● **TASK OBJECTIVE**:
Every line from the line containing "Русские сериалы" through the end of the data is to be reproduced exactly, excluding pictures.

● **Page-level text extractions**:
^^^^

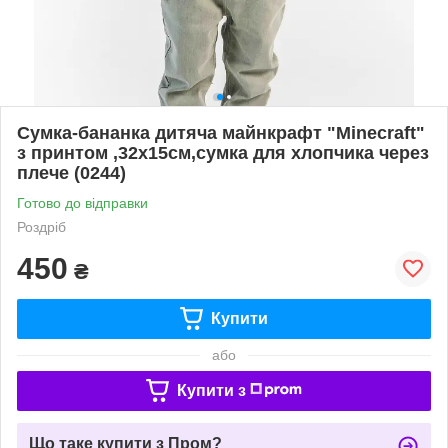
Сумка-бананка дитяча майнкрафт "Minecraft"
з принтом ,32х15см,сумка для хлопчика через
плече (0244)
Готово до відправки
Роздріб
450
₴
Купити
або
Купити з
Що таке купити з Пром?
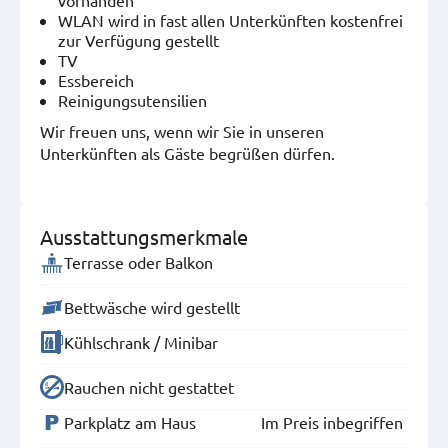
WLAN wird in fast allen Unterkünften kostenfrei
zur Verfügung gestellt
TV
Essbereich
Reinigungsutensilien
Wir freuen uns, wenn wir Sie in unseren
Unterkünften als Gäste begrüßen dürfen.
Ausstattungsmerkmale
Terrasse oder Balkon
Bettwäsche wird gestellt
Kühlschrank / Minibar
Rauchen nicht gestattet
Parkplatz am Haus
Im Preis inbegriffen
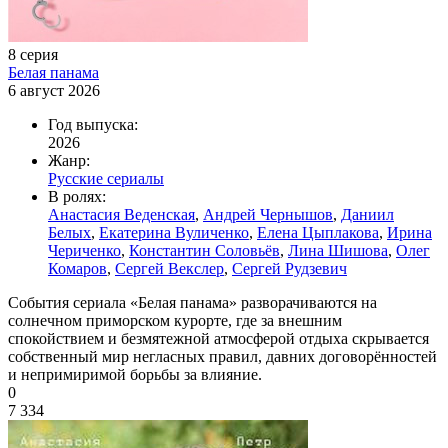
8 серия
Белая панама
6 август 2026
Год выпуска:
2026
Жанр:
Русские сериалы
В ролях:
Анастасия Веденская
,
Андрей Чернышов
,
Даниил
Белых
,
Екатерина Вуличенко
,
Елена Цыплакова
,
Ирина
Чериченко
,
Константин Соловьёв
,
Лина Шишова
,
Олег
Комаров
,
Сергей Векслер
,
Сергей Рудзевич
События сериала «Белая панама» разворачиваются на
солнечном приморском курорте, где за внешним
спокойствием и безмятежной атмосферой отдыха скрывается
собственный мир негласных правил, давних договорённостей
и непримиримой борьбы за влияние.
0
7 334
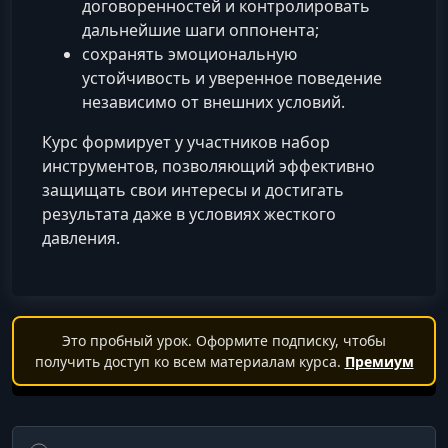
договоренностей и контролировать
дальнейшие шаги оппонента;
сохранять эмоциональную
устойчивость и уверенное поведение
независимо от внешних условий.
Курс формирует у участников набор
инструментов, позволяющий эффективно
защищать свои интересы и достигать
результата даже в условиях жесткого
давления.
Это пробный урок. Оформите подписку, чтобы
получить доступ ко всем материалам курса.
Премиум
Поиск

^^^^

● **RESPONSE BOX**:
Русские сериалы
В ролях:
Анастасия Веденская
,
Андрей Чернышов
,
Даниил
Белых
,
Екатерина Вуличенко
,
Елена Цыплакова
,
Ирина
Чериченко
,
Константин Соловьёв
,
Лина Шишова
,
Олег
Комаров
,
Сергей Векслер
,
Сергей Рудзевич
События сериала «Белая панама» разворачиваются на
солнечном приморском курорте, где за внешним
спокойствием и безмятежной атмосферой отдыха скрывается
собственный мир негласных правил, давних договорённостей
и непримиримой борьбы за влияние.
0
7 334
договоренностей и контролировать
дальнейшие шаги оппонента;
сохранять эмоциональную
устойчивость и уверенное поведение
независимо от внешних условий.
Курс формирует у участников набор
инструментов, позволяющий эффективно
защищать свои интересы и достигать
результата даже в условиях жесткого
давления.
Это пробный урок. Оформите подписку, чтобы
получить доступ ко всем материалам курса.
Премиум
Поиск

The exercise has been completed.